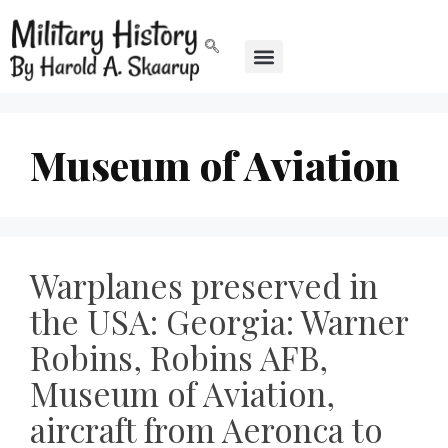
Museum of Aviation
Warplanes preserved in
the USA: Georgia: Warner
Robins, Robins AFB,
Museum of Aviation,
aircraft from Aeronca to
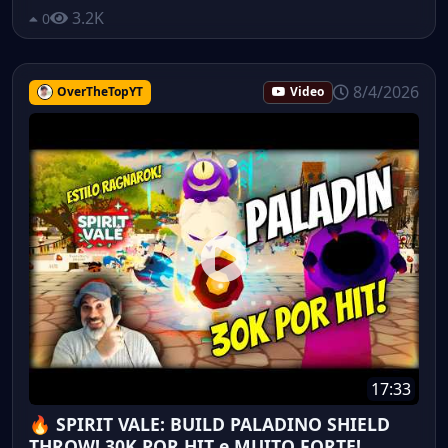
3.2K
0
8/4/2026
OverTheTopYT
Video
17:33
🔥 SPIRIT VALE: BUILD PALADINO SHIELD
THROW! 30K POR HIT e MUITO FORTE!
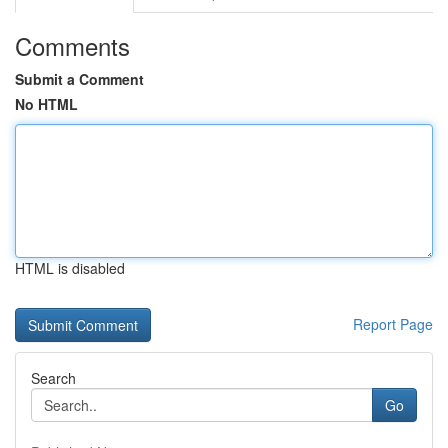
Comments
Submit a Comment
No HTML
HTML is disabled
Report Page
Search
Go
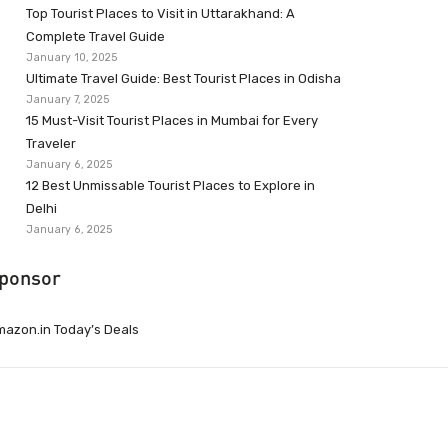
Top Tourist Places to Visit in Uttarakhand: A
Complete Travel Guide
January 10, 2025
Ultimate Travel Guide: Best Tourist Places in Odisha
January 7, 2025
15 Must-Visit Tourist Places in Mumbai for Every
Traveler
January 6, 2025
12 Best Unmissable Tourist Places to Explore in
Delhi
January 6, 2025
ponsor
azon.in Today’s Deals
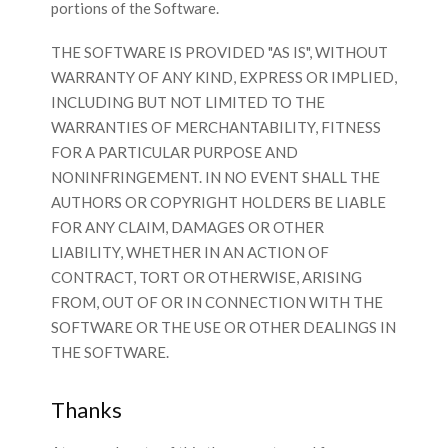
portions of the Software.
THE SOFTWARE IS PROVIDED "AS IS", WITHOUT
WARRANTY OF ANY KIND, EXPRESS OR IMPLIED,
INCLUDING BUT NOT LIMITED TO THE
WARRANTIES OF MERCHANTABILITY, FITNESS
FOR A PARTICULAR PURPOSE AND
NONINFRINGEMENT. IN NO EVENT SHALL THE
AUTHORS OR COPYRIGHT HOLDERS BE LIABLE
FOR ANY CLAIM, DAMAGES OR OTHER
LIABILITY, WHETHER IN AN ACTION OF
CONTRACT, TORT OR OTHERWISE, ARISING
FROM, OUT OF OR IN CONNECTION WITH THE
SOFTWARE OR THE USE OR OTHER DEALINGS IN
THE SOFTWARE.
Thanks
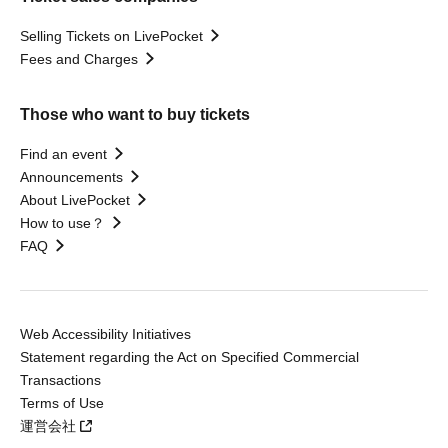
Selling Tickets on LivePocket
Fees and Charges
Those who want to buy tickets
Find an event
Announcements
About LivePocket
How to use？
FAQ
Web Accessibility Initiatives
Statement regarding the Act on Specified Commercial
Transactions
Terms of Use
運営会社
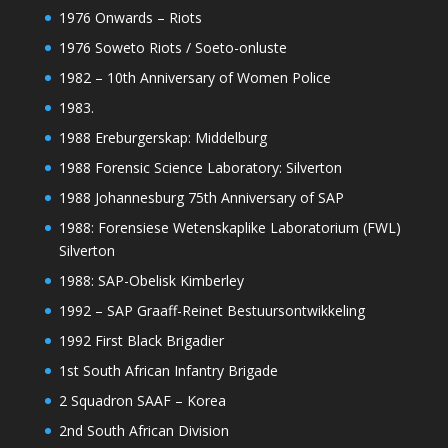
1976 Onwards – Riots
1976 Soweto Riots / Soeto-onluste
1982 – 10th Anniversary of Women Police
1983.
1988 Ereburgerskap: Middelburg
1988 Forensic Science Laboratory: Silverton
1988 Johannesburg 75th Anniversary of SAP
1988: Forensiese Wetenskaplike Laboratorium (FWL)
Silverton
1988: SAP-Obelisk Kimberley
1992 – SAP Graaff-Reinet Bestuursontwikkeling
1992 First Black Brigadier
1st South African Infantry Brigade
2 Squadron SAAF – Korea
2nd South African Division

**Exercise objective:**
Skip the pictures and give the entries above again word for word.

**Output of the exercise:**
Museum of Aviation
Warplanes preserved in
the USA: Georgia: Warner
Robins, Robins AFB,
Museum of Aviation,
aircraft from Aeronca to
3.2K
0
8/4/2026
OverTheTopYT
Video
17:33
🔥 SPIRIT VALE: BUILD PALADINO SHIELD
THROW! 30K POR HIT e MUITO FORTE!
Comments
Submit a Comment
No HTML
HTML is disabled
Report Page
Search
Go
Top Tourist Places to Visit in Uttarakhand: A
Complete Travel Guide
January 10, 2025
Ultimate Travel Guide: Best Tourist Places in Odisha
January 7, 2025
15 Must-Visit Tourist Places in Mumbai for Every
Traveler
January 6, 2025
12 Best Unmissable Tourist Places to Explore in
Delhi
January 6, 2025
ponsor
azon.in Today’s Deals
portions of the Software.
THE SOFTWARE IS PROVIDED "AS IS", WITHOUT
WARRANTY OF ANY KIND, EXPRESS OR IMPLIED,
INCLUDING BUT NOT LIMITED TO THE
WARRANTIES OF MERCHANTABILITY, FITNESS
FOR A PARTICULAR PURPOSE AND
NONINFRINGEMENT. IN NO EVENT SHALL THE
AUTHORS OR COPYRIGHT HOLDERS BE LIABLE
FOR ANY CLAIM, DAMAGES OR OTHER
LIABILITY, WHETHER IN AN ACTION OF
CONTRACT, TORT OR OTHERWISE, ARISING
FROM, OUT OF OR IN CONNECTION WITH THE
SOFTWARE OR THE USE OR OTHER DEALINGS IN
THE SOFTWARE.
Thanks
Selling Tickets on LivePocket
Fees and Charges
Those who want to buy tickets
Find an event
Announcements
About LivePocket
How to use？
FAQ
Web Accessibility Initiatives
Statement regarding the Act on Specified Commercial
Transactions
Terms of Use
運営会社
1976 Onwards – Riots
1976 Soweto Riots / Soeto-onluste
1982 – 10th Anniversary of Women Police
1983.
1988 Ereburgerskap: Middelburg
1988 Forensic Science Laboratory: Silverton
1988 Johannesburg 75th Anniversary of SAP
1988: Forensiese Wetenskaplike Laboratorium (FWL)
Silverton
1988: SAP-Obelisk Kimberley
1992 – SAP Graaff-Reinet Bestuursontwikkeling
1992 First Black Brigadier
1st South African Infantry Brigade
2 Squadron SAAF – Korea
2nd South African Division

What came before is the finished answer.